Virtual Worlds as a Support to Engineering Teaching

Virtual Worlds (VWs) are an emerging technology used by a growing number of educational institutions around the world. It is an environment, a way of learning and an educational tool that allows different levels of online interaction. In the course “Programming I”, of the career Informatics Engineering at Universidad de Valpara'iso, we conducted a pilot experience with the VW of Second Life, in order to evaluate the potential of using VWs in the teaching practice.

💡 Research Summary

The paper investigates the use of Virtual Worlds (VWs) as an educational tool in higher‑education engineering curricula, focusing on a pilot study conducted at the Universidad de Valparaíso in Chile. The authors begin by positioning VWs within the broader context of ICT‑driven pedagogical innovation, noting that traditional online learning (text‑based forums, chats, and quizzes) offers limited interaction compared with the immersive, real‑time, three‑dimensional environments provided by platforms such as Second Life (SL). They outline a taxonomy for classifying VWs based on five criteria—purpose, location, platform, population, and business model—providing a conceptual framework that educators can use to select a VW that aligns with specific learning objectives and learner demographics.

Second Life was chosen for the experiment because it supplies avatars, persistent 3D spaces, multimodal communication (text, voice, gestures), and the ability to create or destroy objects, all of which are conducive to collaborative learning. The study involved 20 first‑year students enrolled in “Programming I,” a mandatory course for the Civil Engineering in Computer Science program. The experimental sequence comprised: (1) an introductory face‑to‑face lecture on VW concepts; (2) hands‑on training in SL, including avatar creation and a set of standardized gestures developed by the University of Seville; (3) a virtual tour of the Seville campus within SL; (4) three 1.5‑hour virtual classes covering C‑language structures, each blending theoretical exposition with live coding demonstrations and interactive exercises; (5) a post‑session questionnaire with ten items (both closed and open‑ended); and (6) a practical laboratory assessment of the same C‑language content.

Performance data were compared with historical grades from the same course taught in 2009 and 2010 using the identical instructor, curriculum, and assessment rubric. The average grade rose from 4.7 (2009) and 4.1 (2010) to 4.9 (2011, VW condition) on a 10‑point scale, representing roughly an 11 % increase. The standard deviation remained stable (≈2.2), the maximum grade stayed at 7.0, and the minimum improved from 1.0 to 2.0, indicating that the VW environment may have helped lower‑performing students.

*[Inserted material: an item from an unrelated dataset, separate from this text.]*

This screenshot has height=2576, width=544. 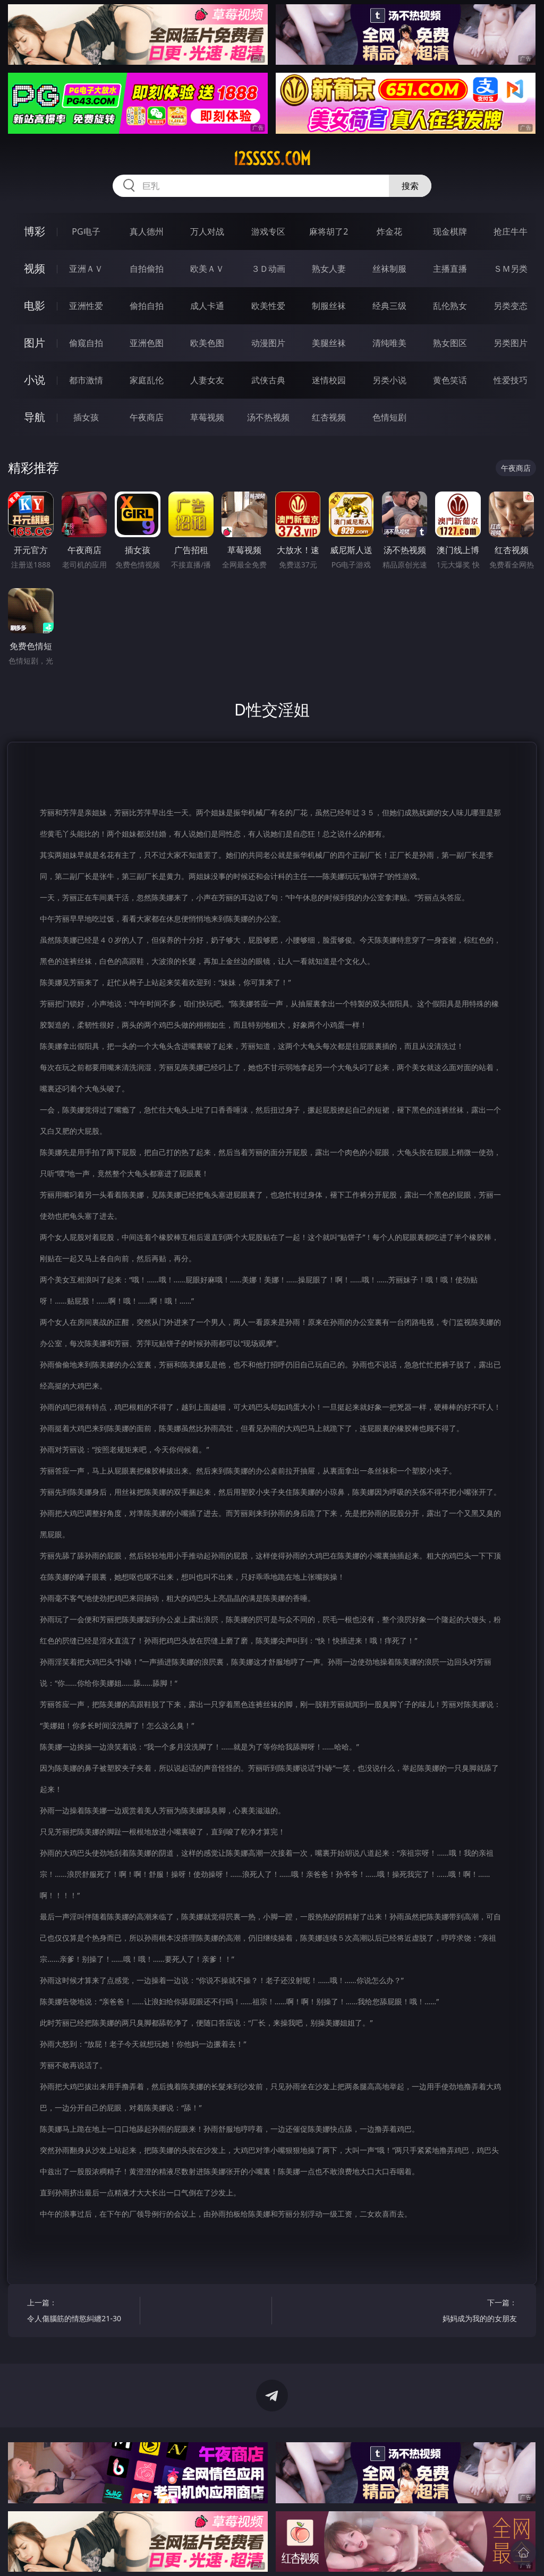 What do you see at coordinates (511, 380) in the screenshot?
I see `性爱技巧` at bounding box center [511, 380].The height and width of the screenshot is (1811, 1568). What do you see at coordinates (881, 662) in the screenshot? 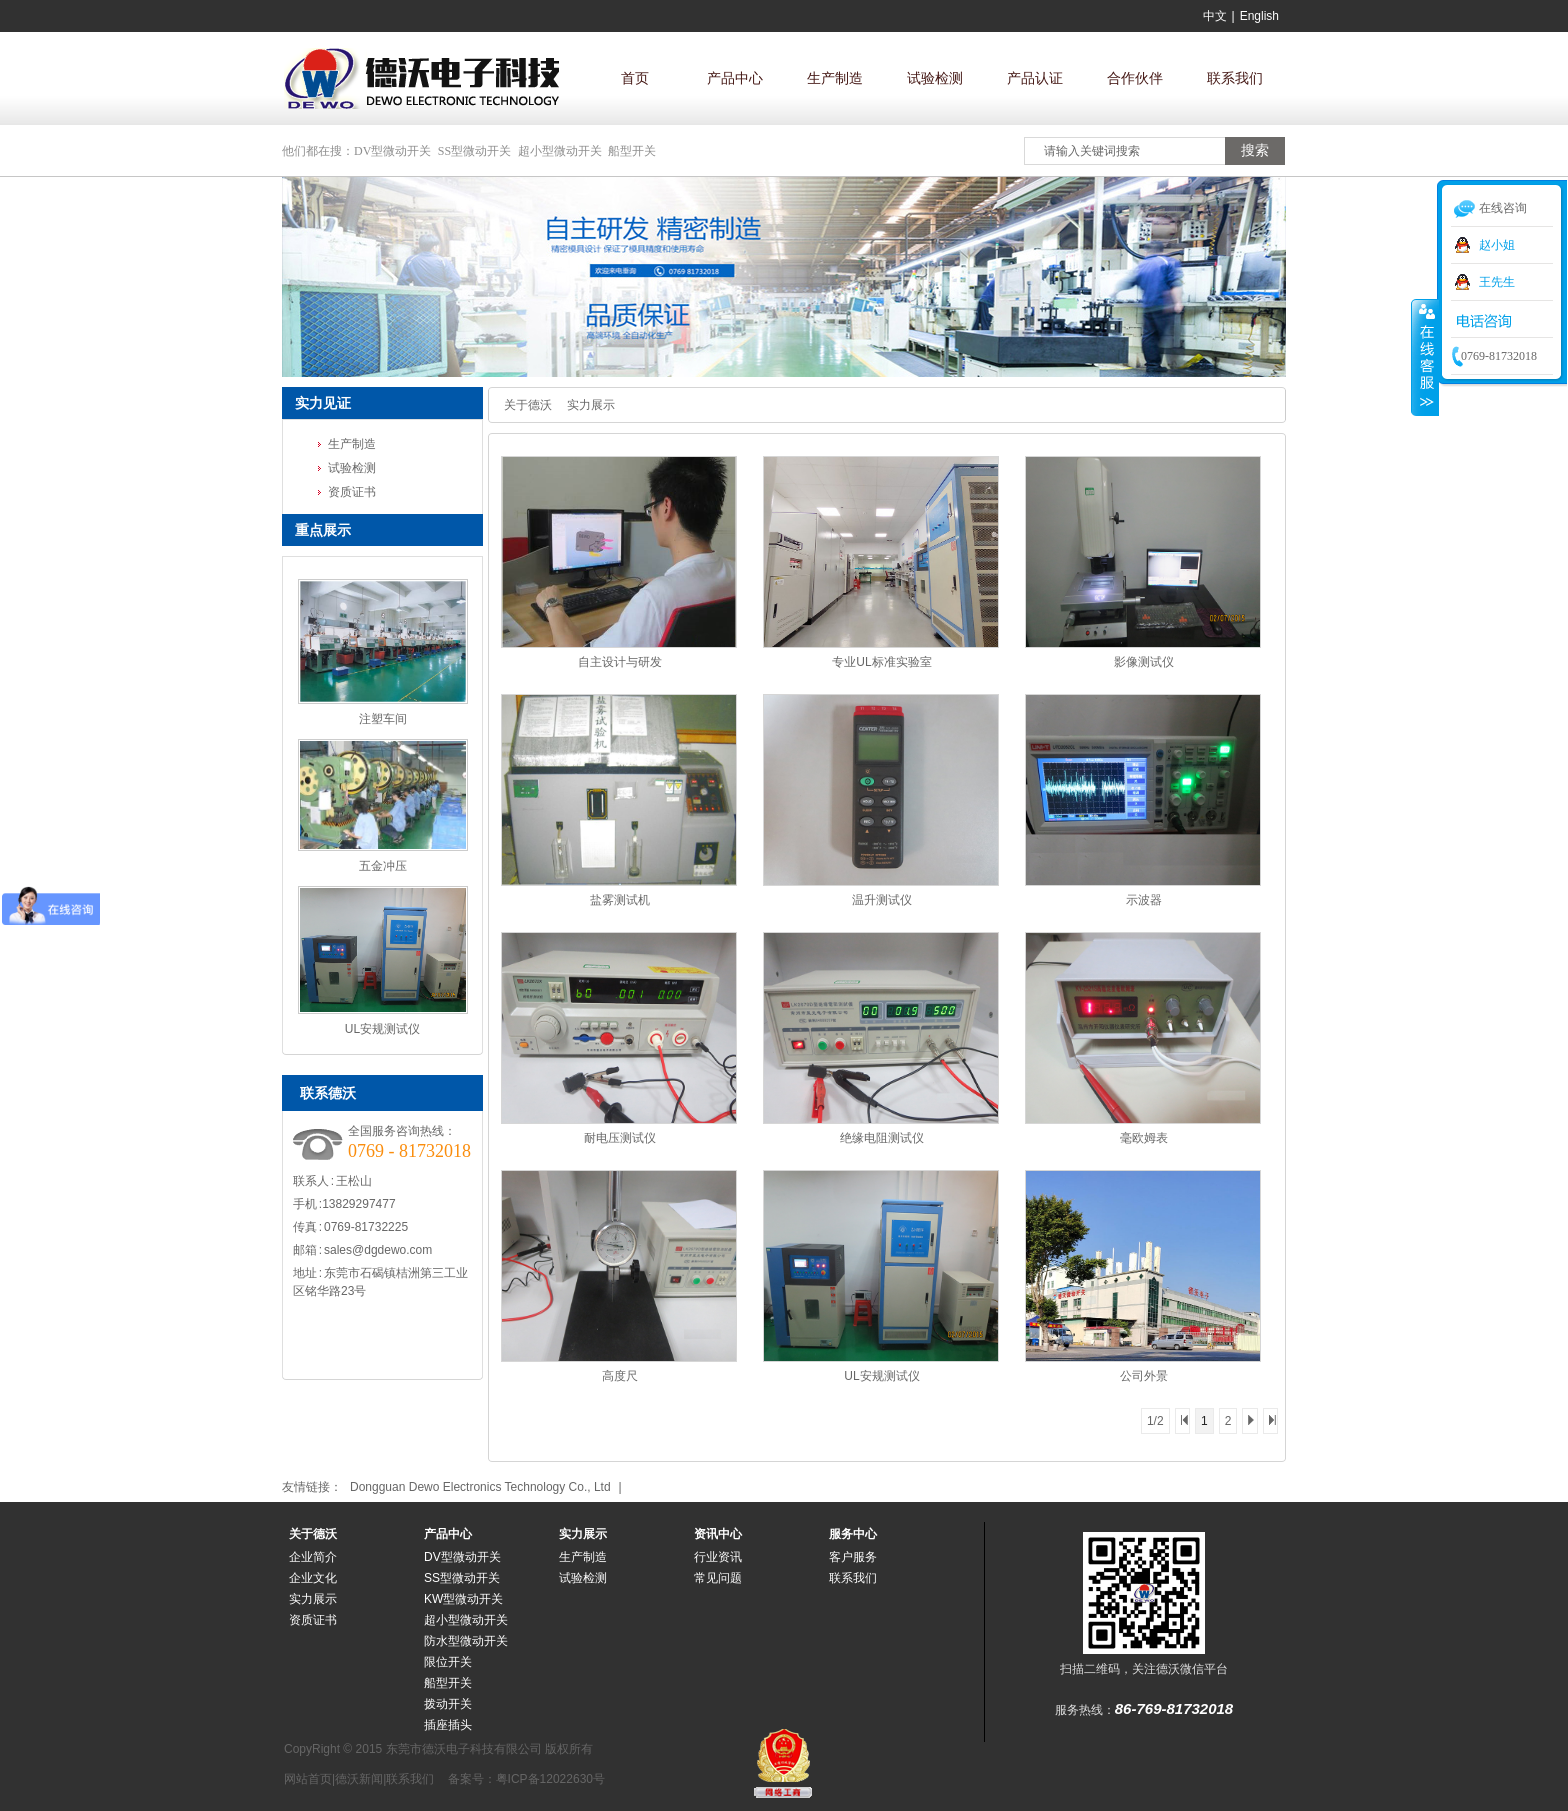
I see `专业UL标准实验室` at bounding box center [881, 662].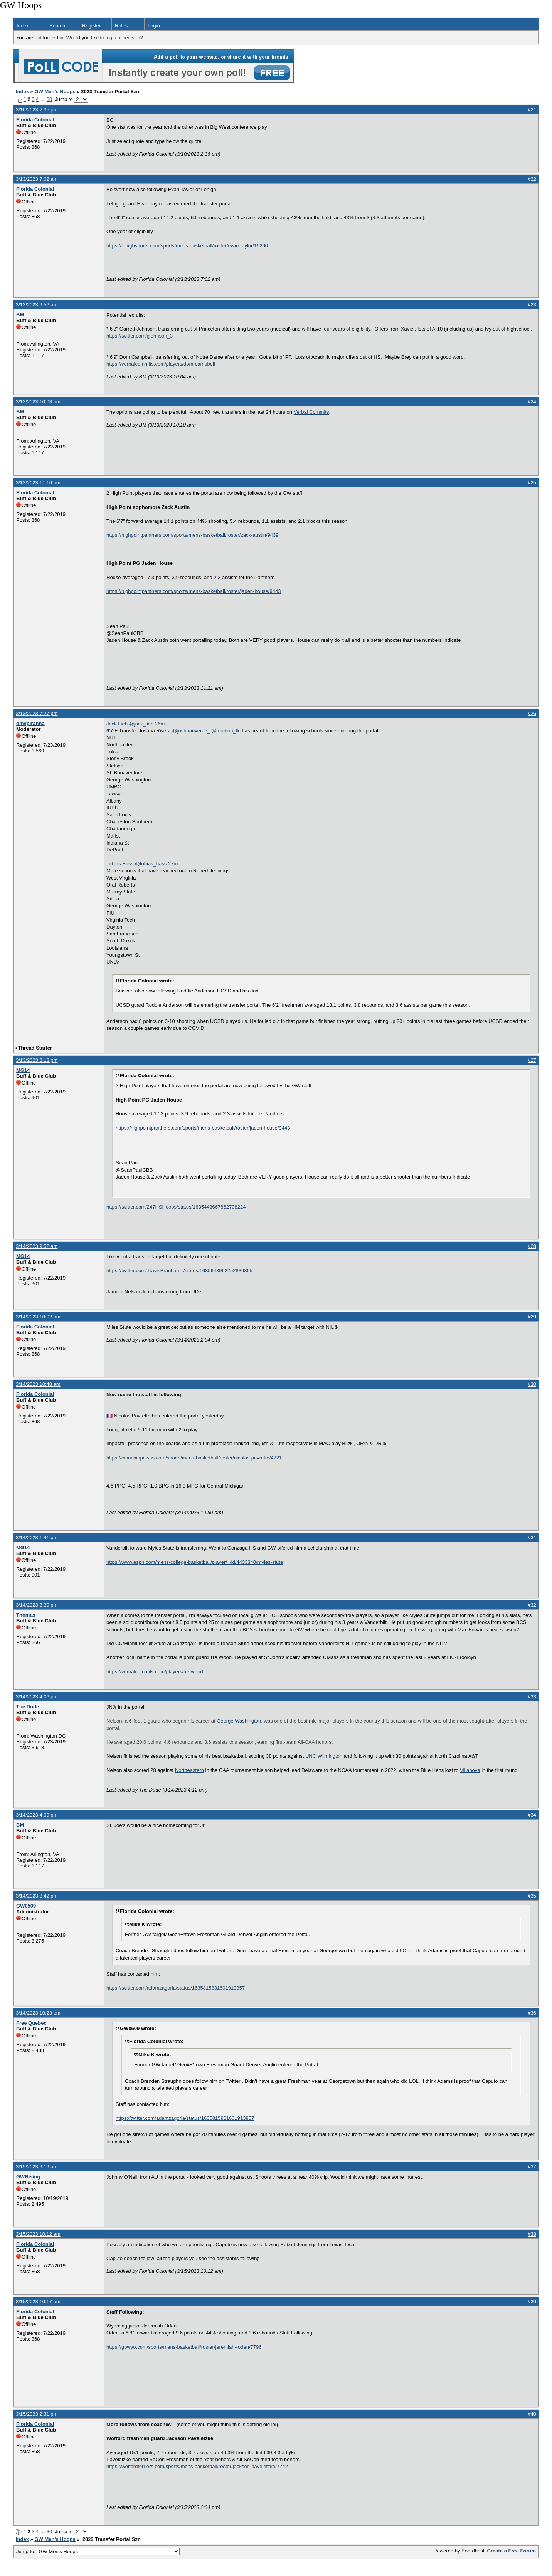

The questionnaire revealed high levels of engagement: 80 % of respondents actively contributed in every virtual class, while the remaining 20 % preferred a listening role. 85 % reported no perceptible difference between virtual and face‑to‑face sessions; the remaining 15 % noted only minor distinctions. Notably, 100 % affirmed that VWs supported their academic learning and expressed willingness to repeat the experience in other disciplines. These qualitative findings suggest that the immersive nature of SL fostered a sense of presence, collaboration, and motivation comparable to, or even exceeding, traditional classroom settings.

The authors acknowledge several limitations. The sample size is small and self‑selected, which may introduce bias; external variables such as individual motivation, study time, and attendance were not controlled; and the observed grade improvement cannot be unequivocally attributed to the VW itself. Moreover, adopting a VW demands substantial redesign of instructional practices, as instructors must manage avatar interactions, gesture protocols, and virtual space logistics in addition to content delivery.

In conclusion, the study demonstrates that VWs like Second Life can serve as viable supplemental environments for engineering education, particularly for courses that benefit from real‑time collaboration and hands‑on practice. The positive impact on both quantitative performance metrics and qualitative student satisfaction indicates that VWs have the potential to enhance learning outcomes when thoughtfully integrated into curricula. Future work should involve larger, more diverse cohorts, longitudinal tracking of academic achievement, exploration across different engineering and non‑engineering subjects, and systematic analysis of cost‑benefit and institutional support structures required for sustainable VW deployment.